# 02 Pathfinder 3.5 oil consumption



## Andrewpathfinder02 (Oct 5, 2008)

Hello,
My 02 Pathfinder started burning oil last fall with no apparent signs.
172 km, 3.5 L auto, oil always changed by myself at frequent intervals. No engine work every done from new.
Using 5w30 Synthetic oil for the last 8 yrs.
I changed the oil pan last year as it had a perforation / leak.

There are no signs of oil dripping on the drive way.
Just had the emission test completed and it passed with flying marks (very low #'s).

I am now checking the oil on a regular basis and it appears to be using 1 liter / 1000 km. I'm afraid that the cats get blocked if it is burning / by passing burning the oil.
Any ideas? I read about the passenger side valve PCV valve blockage in a thread + read any threads related to "burning oil" 'oil consumption" under Pathfinder posts

Please help if U can


----------



## erhard (May 27, 2008)

Hey, I just had my PCV valve replaced and hose.
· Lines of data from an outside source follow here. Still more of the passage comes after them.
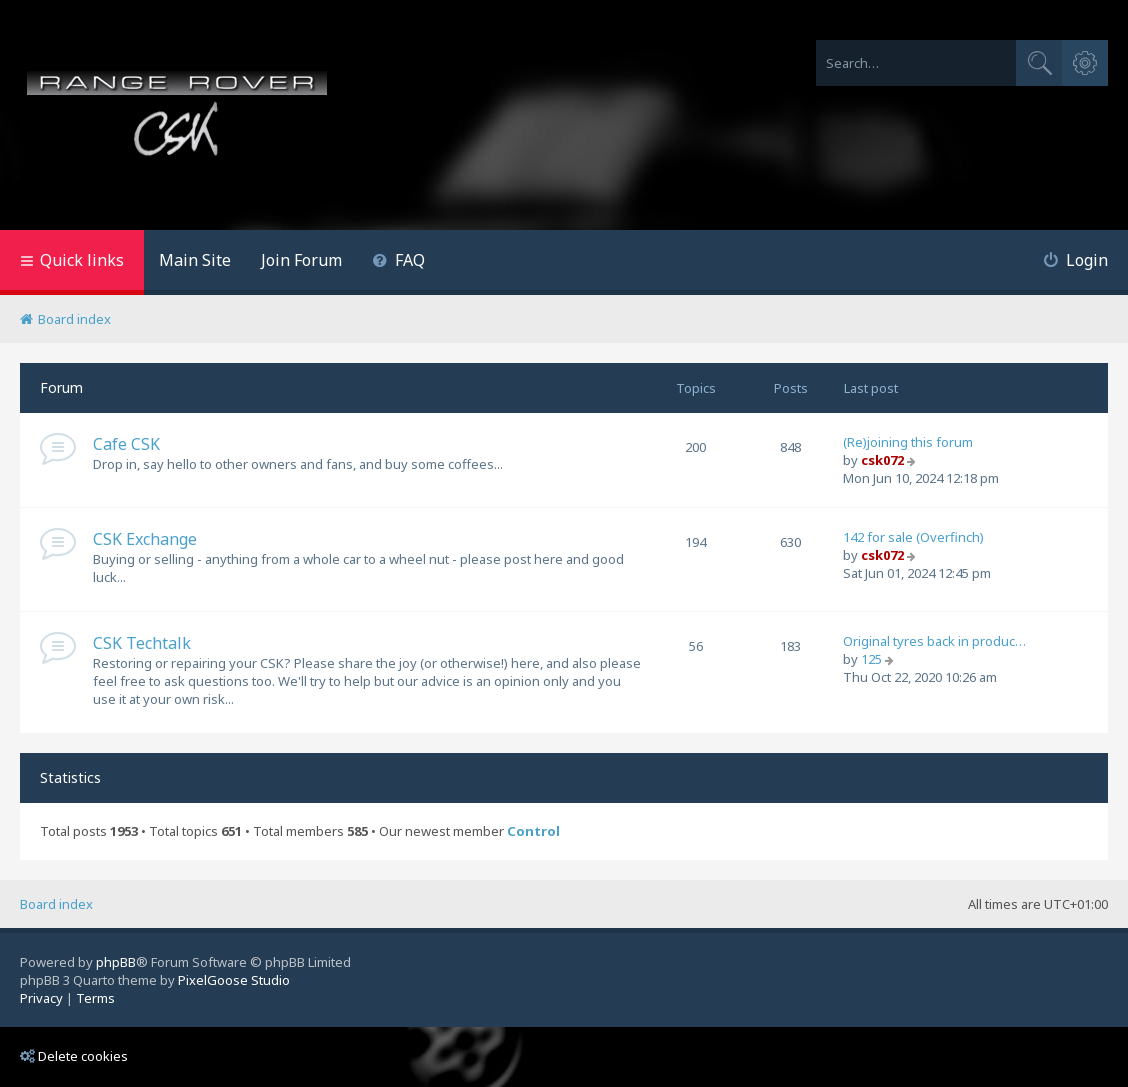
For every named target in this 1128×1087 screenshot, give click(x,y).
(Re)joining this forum (908, 442)
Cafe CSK (126, 444)
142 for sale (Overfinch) (913, 537)
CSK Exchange (145, 539)
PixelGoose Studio (234, 980)
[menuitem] (398, 262)
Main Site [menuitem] (195, 260)
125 (871, 659)
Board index (56, 904)
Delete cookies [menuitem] (74, 1056)
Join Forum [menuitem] (301, 260)
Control (533, 831)
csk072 (882, 460)
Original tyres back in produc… (934, 641)
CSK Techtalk (142, 643)
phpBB (116, 962)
I was burning about a quart or so every 3000 miles. It ended up being the hose had fallen apart. It cost about I want to say $200, they had to remove the intake manafoild to get to it (03 pathfinder), they also changed the plugs then to. I wasn't leaking any, it was burning. So far so good... I'll let you know about another 1500 miles to next oil change...


----------



## Andrewpathfinder02 (Oct 5, 2008)

thanks, I will take a look at the PCV valve & hose on the weekend.
Appreciate your help....


----------



## Jack Dawkins (Mar 1, 2010)

Oil consumption in these models is pretty common and nobody seems to have the right answer. Most people who have tried different replacements or modifications seem to still have the problem. 

Because mine still runs great otherwise (2002 SE with 105k mi), I just keep a few quarts with me all the time and add a quart roughly every 2-4 refuelings (~500 to 1000 miles), depending on the type of driving I've been doing.

I'd love to be burning only a quart every 3000 miles (as with erhard, above); it's my understanding that that amount of consumption is pretty standard for cars of these years or earlier. 

That being said, it seems that the oil has to be VERY low for the oil pressure light to come on. Before I knew about the problem, and started checking the level at every fill-up, the oil would get low enough to trip various sensors and the Service Engine Soon light would come on, with false trouble codes.

Because I'm putting so much fresh oil in, I extend the oil change interval to about every 5k miles.


----------



## jayray (May 24, 2010)

I buy the oil in Gallon jugs. Check the oil twice a tank and keep it at halfway on the dipstick guage. Not smoking at all, replaced oil pan, runs great and works for me. Got creative with the emissions inspection. Any solutions are appreciated, Trying the pcv solution first. Looking for a couple cats. No hurry though, just put some oil in!


----------



## smj999smj (Jan 1, 2006)

PCV issues, including bad hoses as well as clogged baffles inside the right valve cover, are common culprits. Screws falling out of the power valve and falling into the engine is another issue. Another scenario is that due to the slight taper of the cylinder bore (as designed by Nissan), the lower compression ring doesn't seal against the cylinder bore properly. Updated rings are now available, but of course that means disassembling the engine.


----------